START Supplied data
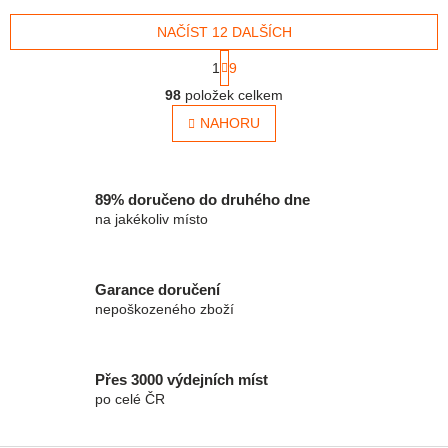
sklo, porcelán permanentní,...
hrot - Šířka stopy: 1 mm
NAČÍST 12 DALŠÍCH
Stránkování
1
9
Ovládací prvky výpisu
98
položek celkem
NAHORU
89% doručeno do druhého dne
na jakékoliv místo
Garance doručení
nepoškozeného zboží
Přes 3000 výdejních míst
po celé ČR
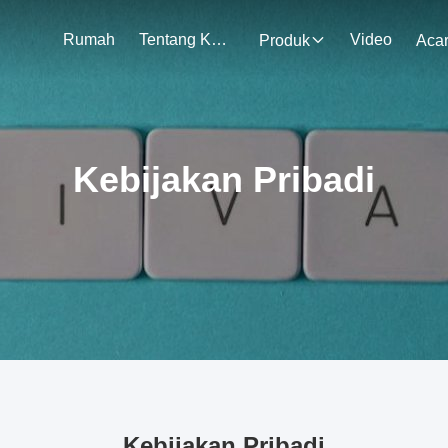
Rumah
Tentang Kami
Video
Produk
Aca
Kebijakan Pribadi
Kebijakan Pribadi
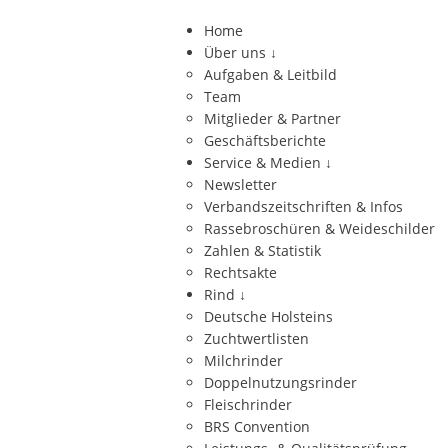
Home
Über uns
↓
Aufgaben & Leitbild
Team
Mitglieder & Partner
Geschäftsberichte
Service & Medien
↓
Newsletter
Verbandszeitschriften & Infos
Rassebroschüren & Weideschilder
Zahlen & Statistik
Rechtsakte
Rind
↓
Deutsche Holsteins
Zuchtwertlisten
Milchrinder
Doppelnutzungsrinder
Fleischrinder
BRS Convention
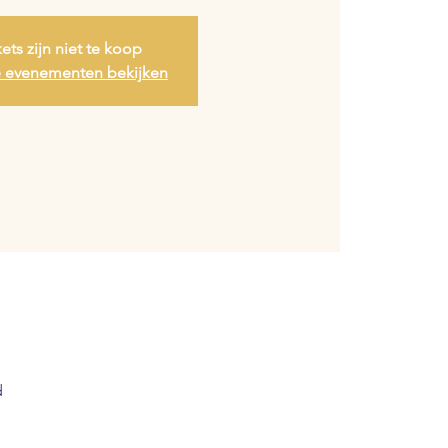
kets zijn niet te koop
 evenementen bekijken
d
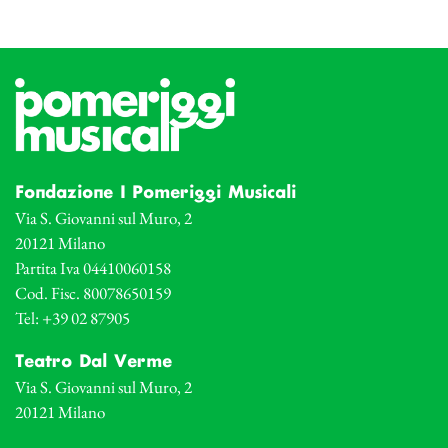
Fondazione I Pomeriggi Musicali
Via S. Giovanni sul Muro, 2
20121 Milano
Partita Iva 04410060158
Cod. Fisc. 80078650159
Tel: +39 02 87905
Teatro Dal Verme
Via S. Giovanni sul Muro, 2
20121 Milano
END Supplied data
__How to complete this task__. Output each record above exactly as written. Skip any pictures.

__Response below__.
sklo, porcelán permanentní,...
hrot - Šířka stopy: 1 mm
NAČÍST 12 DALŠÍCH
Stránkování
1
9
Ovládací prvky výpisu
98
položek celkem
NAHORU
89% doručeno do druhého dne
na jakékoliv místo
Garance doručení
nepoškozeného zboží
Přes 3000 výdejních míst
po celé ČR
Rumah
Tentang Kami
Video
Produk
Aca
Kebijakan Pribadi
Kebijakan Pribadi
Home
Über uns
↓
Aufgaben & Leitbild
Team
Mitglieder & Partner
Geschäftsberichte
Service & Medien
↓
Newsletter
Verbandszeitschriften & Infos
Rassebroschüren & Weideschilder
Zahlen & Statistik
Rechtsakte
Rind
↓
Deutsche Holsteins
Zuchtwertlisten
Milchrinder
Doppelnutzungsrinder
Fleischrinder
BRS Convention
kets zijn niet te koop
 evenementen bekijken
d
Fondazione I Pomeriggi Musicali
Via S. Giovanni sul Muro, 2
20121 Milano
Partita Iva 04410060158
Cod. Fisc. 80078650159
Tel: +39 02 87905
Teatro Dal Verme
Via S. Giovanni sul Muro, 2
20121 Milano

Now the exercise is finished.